A conciliação aconteceu em 17 de dezembro de 2025, organizada pela Comissão Regional de Soluções Fundiárias da Justiça Federal da 3ª Região (CRSF3R) na cidade de Dourados, após realização de uma audiência entre as partes e uma visita técnica ao local. A AGU participou ativamente do processo por meio da Procuradoria Nacional de Defesa do Clima e do Meio Ambiente (Pronaclima) e da Procuradoria Federal Especializada junto à Fundação Nacional dos Povos Indígenas (PFE Funai), visando garantir os direitos da comunidade Guarani-Kaiowá.
De acordo com a advogada da União, Natália Uchôa, que atua na Pronaclima, o trabalho da AGU não se restringiu à formulação do acordo. “Realizamos uma escuta direta das lideranças e demais indígenas presentes, colhendo relatos detalhados sobre as condições de vida e os conflitos enfrentados, além das principais demandas da comunidade”, explica. “Este é um acordo significativo que proporcionará mais segurança jurídica para todas as partes envolvidas, além de promover uma pacificação em uma região que tem enfrentado conflitos possessórios por anos”, complementa.
Histórico do Conflito
O conflito em questão é de longa data. A etnia Guarani-Kaiowá reivindica a demarcação da área, alegando que a Fazenda Ipuitã está sobreposta à Terra Indígena. Desde outubro de 2025, a situação na região tornou-se ainda mais tensa, com registros de confrontos. Proprietários da fazenda afirmaram que os indígenas estavam obstruindo a via pública e dificultando a circulação em suas terras, levando-os a ajuizar uma ação de reintegração de posse.

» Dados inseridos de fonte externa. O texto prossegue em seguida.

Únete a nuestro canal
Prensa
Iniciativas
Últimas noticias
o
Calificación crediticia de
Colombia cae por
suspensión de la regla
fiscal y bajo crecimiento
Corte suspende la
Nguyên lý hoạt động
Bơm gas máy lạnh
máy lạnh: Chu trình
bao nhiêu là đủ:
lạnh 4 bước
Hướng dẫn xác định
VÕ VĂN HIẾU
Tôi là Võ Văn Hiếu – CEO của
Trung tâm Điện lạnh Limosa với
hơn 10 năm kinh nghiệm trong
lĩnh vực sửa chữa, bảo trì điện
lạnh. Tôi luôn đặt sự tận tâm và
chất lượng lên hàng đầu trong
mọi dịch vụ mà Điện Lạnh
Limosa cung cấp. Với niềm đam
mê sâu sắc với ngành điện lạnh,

Após a adoção de algumas medidas judiciais, a Comissão Regional de Soluções Fundiárias convocou todas as partes envolvidas para buscar uma conciliação provisória até que a ação de reintegração transitasse em julgado. Os diálogos resultaram em um entendimento sobre a utilização pacífica da área a partir de critérios e limites definidos por ambas as partes.

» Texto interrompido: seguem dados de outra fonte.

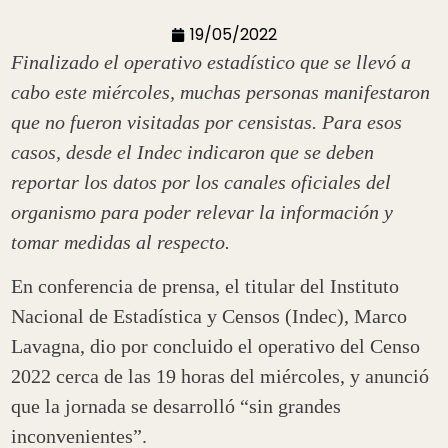
19/05/2022
Finalizado el operativo estadístico que se llevó a
cabo este miércoles, muchas personas manifestaron
que no fueron visitadas por censistas. Para esos
casos, desde el Indec indicaron que se deben
reportar los datos por los canales oficiales del
organismo para poder relevar la información y
tomar medidas al respecto.
En conferencia de prensa, el titular del Instituto
Nacional de Estadística y Censos (Indec), Marco
Lavagna, dio por concluido el operativo del Censo
2022 cerca de las 19 horas del miércoles, y anunció
que la jornada se desarrolló “sin grandes
inconvenientes”.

Direitos e Deveres Estabelecidos
Conforme o acordo, uma parte da área delimitada será destinada exclusivamente para uso dos indígenas, que ficarão proibidos de utilizar defensivos agrícolas de qualquer natureza. A comunidade terá o direito de acessar o rio, a reserva de mata ciliar e plantas medicinais, tudo por meio de um acesso específico definido no acordo. Por outro lado, o proprietário da fazenda poderá utilizar outra parte da área para fins produtivos, também sem o uso de defensivos agrícolas. O acesso à sede da fazenda e à estrada interna permanecerá sob o controle exclusivo do proprietário.
Audiência de Conciliação
A audiência que mediou o acordo foi conduzida pelo desembargador federal Marcelo Vieira e pelo juiz federal Fernando Nardon Nielsen, designado para o caso. Estiveram presentes na audiência representantes da Defensoria Pública da União, do Ministério dos Povos Indígenas, do Ministério Público Federal e da Polícia Federal. A homologação final do acordo foi realizada pelo juiz federal Ewerton Teixeira Bueno, da 2ª Vara Federal de Dourados, simbolizando um passo importante rumo à resolução pacífica de um impasse que durou anos.